Anyway, that’s it for this one, thanks for stopping by!


My Week, finally, a huge improvement in the weather

Sunday

The cool down finally seems to have arrived, it’s pleasant as I’m drinking my morning coffee and starting another week. I think that I’ll go to the Pickerel Lake Nature Preserve today, sort of like going home again. I’ve passed it hundreds of times, but never stopped, there was never any reason to, for I lived just a few miles away, in a small nature preserve of my own. I miss that place, but that’s water under the bridge, and there’s no need to relive the darkest period of my life right now.

Another reason I had never gone there before was because of the controversy over the naming of the preserve. Technically, it is the Fred Meijer Nature Preserve, although few people call it that. You can read how it came to have the name that it does in this photo.

Gibberish

Gibberish

I don’t have a problem with the fact that Fred Meijer is rich, but, he refuses to donate money to anything that doesn’t get named after himself. That tells me that he isn’t donating for altruistic reasons, but that he donates for marketing reasons, to make sure that every one sees his name everywhere. There was a lot of pressure on the county to refuse the donation from Mr. Meijer, but the county never met a donated dollar it didn’t love. Although, they did cave in to the pressure at least somewhat to the pressure, and came up with a compromise of sorts, calling it the Pickerel Lake Park – Fred Meijer Nature Preserve.

Anyway, I had a pretty good day there, even though my photos don’t show it. I managed to salvage enough to do a post on today, so those photos will appear in the other post.

Monday

AAAAAAAAhhh, rain cooled air! Once again, the meteorologists where wrong. The storms that weren’t going to hold together over the waters of Lake Michigan did exactly the opposite, and we had several hours of gentle thunder showers overnight. We needed the rain, since the storms that were predicted for last Friday never materialized. I may wake up with stuffed sinuses, but there’s not many things better than going to sleep with the windows open as a summer shower is falling.

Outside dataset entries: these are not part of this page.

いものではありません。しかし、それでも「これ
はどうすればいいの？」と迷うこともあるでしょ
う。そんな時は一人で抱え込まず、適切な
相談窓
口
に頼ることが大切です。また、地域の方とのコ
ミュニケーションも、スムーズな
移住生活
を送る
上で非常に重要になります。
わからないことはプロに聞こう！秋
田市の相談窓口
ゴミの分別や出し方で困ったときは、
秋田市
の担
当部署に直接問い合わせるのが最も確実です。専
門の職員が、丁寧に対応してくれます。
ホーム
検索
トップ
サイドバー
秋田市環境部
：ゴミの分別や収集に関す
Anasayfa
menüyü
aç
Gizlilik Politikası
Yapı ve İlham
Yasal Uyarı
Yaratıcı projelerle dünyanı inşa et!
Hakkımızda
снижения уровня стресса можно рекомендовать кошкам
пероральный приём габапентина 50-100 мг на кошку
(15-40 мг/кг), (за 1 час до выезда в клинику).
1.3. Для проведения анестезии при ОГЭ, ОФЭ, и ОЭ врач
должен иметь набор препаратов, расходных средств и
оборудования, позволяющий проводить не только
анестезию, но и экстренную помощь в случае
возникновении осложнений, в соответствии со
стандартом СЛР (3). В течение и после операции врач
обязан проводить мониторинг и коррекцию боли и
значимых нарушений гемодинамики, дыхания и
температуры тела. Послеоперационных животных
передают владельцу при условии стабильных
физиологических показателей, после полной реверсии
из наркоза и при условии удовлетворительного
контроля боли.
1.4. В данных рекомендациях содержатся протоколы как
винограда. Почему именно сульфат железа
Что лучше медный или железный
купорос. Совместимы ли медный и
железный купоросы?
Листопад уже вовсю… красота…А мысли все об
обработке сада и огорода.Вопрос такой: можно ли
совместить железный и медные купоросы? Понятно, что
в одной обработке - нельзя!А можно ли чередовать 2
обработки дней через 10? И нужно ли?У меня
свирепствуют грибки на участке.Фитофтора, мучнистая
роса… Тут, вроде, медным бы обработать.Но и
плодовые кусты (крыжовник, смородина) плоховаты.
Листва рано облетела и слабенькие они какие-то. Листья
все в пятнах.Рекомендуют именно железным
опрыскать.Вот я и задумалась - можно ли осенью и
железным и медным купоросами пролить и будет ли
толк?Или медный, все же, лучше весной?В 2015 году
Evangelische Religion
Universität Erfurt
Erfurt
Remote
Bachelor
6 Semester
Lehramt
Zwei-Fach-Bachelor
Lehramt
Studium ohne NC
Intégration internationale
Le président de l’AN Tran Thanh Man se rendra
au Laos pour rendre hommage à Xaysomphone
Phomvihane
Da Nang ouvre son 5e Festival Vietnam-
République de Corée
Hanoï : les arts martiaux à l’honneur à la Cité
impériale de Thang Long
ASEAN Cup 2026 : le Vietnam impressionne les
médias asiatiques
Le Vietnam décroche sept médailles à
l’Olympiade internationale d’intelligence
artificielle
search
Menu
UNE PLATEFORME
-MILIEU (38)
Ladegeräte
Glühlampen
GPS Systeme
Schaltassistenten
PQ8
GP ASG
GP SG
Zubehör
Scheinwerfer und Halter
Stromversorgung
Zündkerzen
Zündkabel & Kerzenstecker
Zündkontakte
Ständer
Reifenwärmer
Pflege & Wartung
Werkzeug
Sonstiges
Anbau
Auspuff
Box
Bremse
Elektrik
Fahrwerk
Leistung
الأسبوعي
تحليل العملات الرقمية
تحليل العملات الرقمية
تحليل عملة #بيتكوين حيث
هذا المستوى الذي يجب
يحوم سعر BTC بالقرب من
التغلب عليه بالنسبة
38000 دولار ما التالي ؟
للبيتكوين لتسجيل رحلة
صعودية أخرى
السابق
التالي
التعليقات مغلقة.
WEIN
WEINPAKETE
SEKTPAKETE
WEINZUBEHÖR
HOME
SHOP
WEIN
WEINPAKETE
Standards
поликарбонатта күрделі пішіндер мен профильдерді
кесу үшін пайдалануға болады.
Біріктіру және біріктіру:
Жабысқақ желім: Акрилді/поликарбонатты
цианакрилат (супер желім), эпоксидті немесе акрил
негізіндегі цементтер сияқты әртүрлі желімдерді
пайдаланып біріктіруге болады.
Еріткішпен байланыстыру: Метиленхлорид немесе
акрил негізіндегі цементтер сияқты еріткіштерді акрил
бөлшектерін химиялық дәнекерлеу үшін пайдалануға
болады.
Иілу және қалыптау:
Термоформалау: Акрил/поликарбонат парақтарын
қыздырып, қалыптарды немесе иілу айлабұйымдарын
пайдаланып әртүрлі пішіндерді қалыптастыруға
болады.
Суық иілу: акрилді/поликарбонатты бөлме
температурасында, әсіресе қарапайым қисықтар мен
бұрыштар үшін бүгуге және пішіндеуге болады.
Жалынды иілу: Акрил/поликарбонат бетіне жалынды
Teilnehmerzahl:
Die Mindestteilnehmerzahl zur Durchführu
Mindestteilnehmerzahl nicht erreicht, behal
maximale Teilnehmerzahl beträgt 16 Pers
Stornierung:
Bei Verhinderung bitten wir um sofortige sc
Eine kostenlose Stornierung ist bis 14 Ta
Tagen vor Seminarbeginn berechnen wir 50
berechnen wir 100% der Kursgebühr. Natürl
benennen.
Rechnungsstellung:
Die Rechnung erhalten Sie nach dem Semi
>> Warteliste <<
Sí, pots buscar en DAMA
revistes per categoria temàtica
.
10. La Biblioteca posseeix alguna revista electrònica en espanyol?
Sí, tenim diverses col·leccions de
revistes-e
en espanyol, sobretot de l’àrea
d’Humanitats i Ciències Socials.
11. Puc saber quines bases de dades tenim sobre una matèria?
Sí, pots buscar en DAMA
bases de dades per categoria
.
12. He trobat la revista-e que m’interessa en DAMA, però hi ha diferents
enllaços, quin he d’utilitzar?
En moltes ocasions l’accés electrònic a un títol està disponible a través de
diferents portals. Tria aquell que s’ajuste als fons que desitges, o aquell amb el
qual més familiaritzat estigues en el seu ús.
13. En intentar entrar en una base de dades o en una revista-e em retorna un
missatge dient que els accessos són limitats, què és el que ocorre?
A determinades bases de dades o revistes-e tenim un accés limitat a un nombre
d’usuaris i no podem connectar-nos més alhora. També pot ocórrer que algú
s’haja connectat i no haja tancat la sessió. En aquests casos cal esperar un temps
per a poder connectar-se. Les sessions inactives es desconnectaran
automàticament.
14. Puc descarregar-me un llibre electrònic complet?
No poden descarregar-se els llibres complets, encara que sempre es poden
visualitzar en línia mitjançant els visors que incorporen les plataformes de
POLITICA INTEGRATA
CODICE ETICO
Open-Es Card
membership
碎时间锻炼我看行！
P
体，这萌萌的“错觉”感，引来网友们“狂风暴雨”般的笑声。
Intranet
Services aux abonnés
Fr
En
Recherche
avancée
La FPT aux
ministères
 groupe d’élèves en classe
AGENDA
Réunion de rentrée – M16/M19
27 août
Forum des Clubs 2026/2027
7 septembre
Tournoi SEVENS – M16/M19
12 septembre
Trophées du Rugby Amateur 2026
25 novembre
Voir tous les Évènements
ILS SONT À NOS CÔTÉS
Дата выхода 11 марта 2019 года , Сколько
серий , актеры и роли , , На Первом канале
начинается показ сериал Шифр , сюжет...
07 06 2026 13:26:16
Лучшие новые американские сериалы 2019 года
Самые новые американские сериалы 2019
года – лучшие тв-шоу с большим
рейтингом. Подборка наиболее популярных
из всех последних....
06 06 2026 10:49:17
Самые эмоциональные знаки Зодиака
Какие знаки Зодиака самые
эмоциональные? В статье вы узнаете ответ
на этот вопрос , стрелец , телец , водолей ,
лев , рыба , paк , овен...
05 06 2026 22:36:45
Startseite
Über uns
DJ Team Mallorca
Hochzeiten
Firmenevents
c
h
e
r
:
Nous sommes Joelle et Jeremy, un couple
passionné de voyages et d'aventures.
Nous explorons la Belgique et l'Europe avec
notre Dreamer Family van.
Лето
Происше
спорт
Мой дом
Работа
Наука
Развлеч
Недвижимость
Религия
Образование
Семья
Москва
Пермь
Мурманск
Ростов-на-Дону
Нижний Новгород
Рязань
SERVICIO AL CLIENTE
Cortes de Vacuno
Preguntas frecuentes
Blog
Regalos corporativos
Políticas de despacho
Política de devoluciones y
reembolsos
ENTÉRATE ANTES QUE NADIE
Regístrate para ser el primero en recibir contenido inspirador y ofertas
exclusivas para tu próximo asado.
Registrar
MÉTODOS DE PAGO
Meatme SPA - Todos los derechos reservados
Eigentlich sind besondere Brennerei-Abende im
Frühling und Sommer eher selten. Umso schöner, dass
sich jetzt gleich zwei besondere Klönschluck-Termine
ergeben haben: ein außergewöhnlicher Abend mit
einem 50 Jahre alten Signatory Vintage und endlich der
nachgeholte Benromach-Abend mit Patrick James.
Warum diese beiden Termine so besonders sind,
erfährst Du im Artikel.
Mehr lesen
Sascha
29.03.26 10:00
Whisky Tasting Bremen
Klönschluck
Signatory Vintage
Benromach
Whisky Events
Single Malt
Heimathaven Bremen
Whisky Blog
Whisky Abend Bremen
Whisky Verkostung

The forecast is for a mostly pleasant week, I hope it’s right for a change. Now it’s time to get out there and enjoy the fine day shaping up outside.

An interesting day, but not great for photography due to the low clouds hanging around from last night’s rain. I am getting better at shooting in bad conditions though, as my first shots of the day were of a flock of crows perched in the trees along the road.

American crow

American crow

American crows

American crows

I wish that I could have gotten a close-up of the one in the middle squawking at me.

Next up was a female English sparrow.

Female English sparrow

Female English sparrow

Female English sparrow

Female English sparrow

I wouldn’t normally photograph them, but I still have to do a post on English sparrows, so I do need a few photos of them.

There weren’t many people in the park today, and other than robins, not many birds. I did find a juvenile eastern wood pewee.

Juvenile eastern wood pewee

Juvenile eastern wood pewee

The entire family was in the brush along the creek, the young calling for food, and the adults catching insects to feed to the young. I was hoping for a shot of an adult feeding one of the young, but didn’t have any luck.

Another bird present was an eastern phoebe.

Eastern phoebe

Eastern phoebe

Eastern phoebe

Eastern phoebe

Eastern phoebe

Eastern phoebe

Just after that is when things got interesting. As I was walking up the hill near the ball diamonds, the flock of swallows was present, some of them flying, some perched on the fences for the ball diamonds. The ones in the air were flying very close to me, too close to attempt a photo of any of them in flight. I assume that they were picking off the insects that I stirred up while walking, the swallows were that close to me.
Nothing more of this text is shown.